Now, if you were hoping for the band to go back to their old, punishing, Relapse-era ways, then prepare to be disappointed. There are only fleeting moments of those days on this record, namely the aggressive chorus to “Blasteroid” and the obligatory Scott Kelly (Neurosis) guest spot “Spectrelight,” which is a short explosion of sludge goodness that acts more as a pace changer toward the end of the album. The rest really tests what you can call metal, because I’d label most of it stoner hard rock, and there’s nothing wrong with that. I’m not criticizing them for it, just calling it what it is. And truth be told, there are some really good songs here, from opener “Black Tongue,” that has a song structure that reminds me of “Blood Mountain”; swampy, ZZ Top-esque “Curl of the Burl,” that has a really weird, sort of uncomfortable video and snarky, nasal vox from Brent Hinds; spacey, dreamy “Stargasm,” that has a nice, catchy chorus; “Creature Lives,” that has an opening that sounds suspiciously like Pink Floyd before launching into a cosmic piece sung by drummer Brann Dailor; and closer “The Sparrow,” the furthest the band ever has delved from traditional metal, with a gentle tempo and Beach Boys-like vocal harmonizing. That track might not make a metal fan very happy, but it’s really well done and, most importantly, it sounds good.

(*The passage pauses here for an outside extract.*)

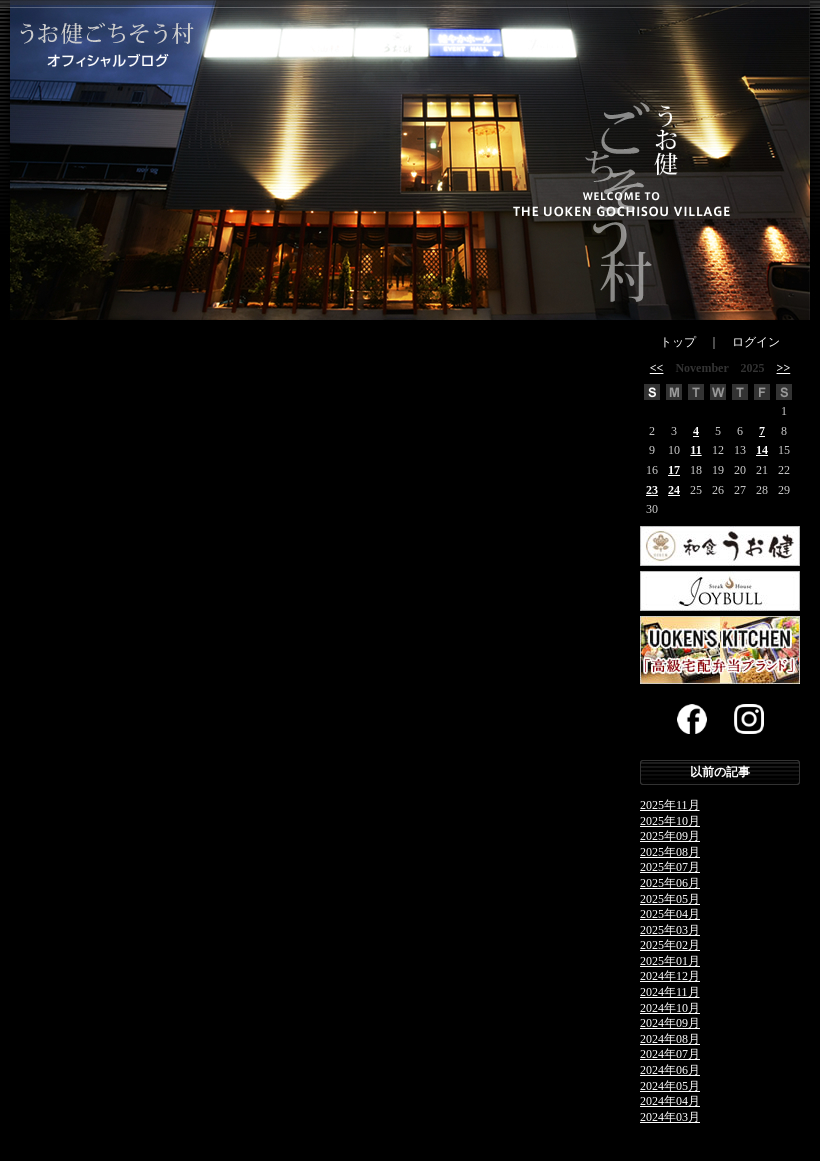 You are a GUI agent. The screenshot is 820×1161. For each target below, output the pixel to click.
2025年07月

There are some clunkers here, such as “Octopus Has No Friends,” “Dry Bone Valley,” and “Thickening” that didn’t interest me a whole lot no matter how many times I heard them. I think trimming these from the list and making them B sides would have made “The Hunter” a trimmer, more effective album, but that’s not the decision they made. So be it. I’m sure other people will like those songs, but I didn’t.

So this all probably sounds pretty positive coming from me, and like I said, “The Hunter” is a good, catchy record that has some strong songwriting. There are hits on this thing, and all those weird predictions that Mastodon would become the new Metallica when they jumped to Warner Bros., this album could justify those claims. This band should blow up into the mainstream right now. But it really isn’t for me. I can identify an album as being pleasurable to hear and having serious potential to put a band over the top and still not really want to spend a lot of time with said music. I don’t fault Mastodon for growing, and if they felt they were stymied by their old style, by all means, they should have gone where they have. They did the right thing for them as musicians. It’s no different than what Opeth just did with “Heritage,” a record I happen to really enjoy. And no, I don’t think Mastodon sold out to Warner Bros. wishes. So let’s not dwell on that silliness. It’s just that I love early Mastodon so much and treasure their first three records (“Remission,” “Leviathan” “Blood Mountain”) to such a significant degree that I can’t get on board where they went with their music.

Mastodon haven’t bastardized themselves like Metallica have, and you still hear some strains of what they were doing in their early days. It’s an evolution, really. Metallica didn’t evolve. They woke up one day and decided to be something different. I give Mastodon a heap of credit for growing as a band and refusing to adhere to boundaries they had matured beyond. I just don’t feel the new Mastodon does anything for me emotionally or spiritually like their old music did. I guess I prefer Mastodon heavier and more explosive, like you think a mountain is about to fall on you or you’re going to be gutted by a rhino. “The Hunter” just isn’t for me, but it wasn’t made for me, was it? Mastodon did this for them, as well they should have. “The Hunter” is bound to be a dust collector on my shelf alongside “Crack the Skye.” Yet, I’ll remain interested in where Mastodon go next, so they haven’t totally lost me.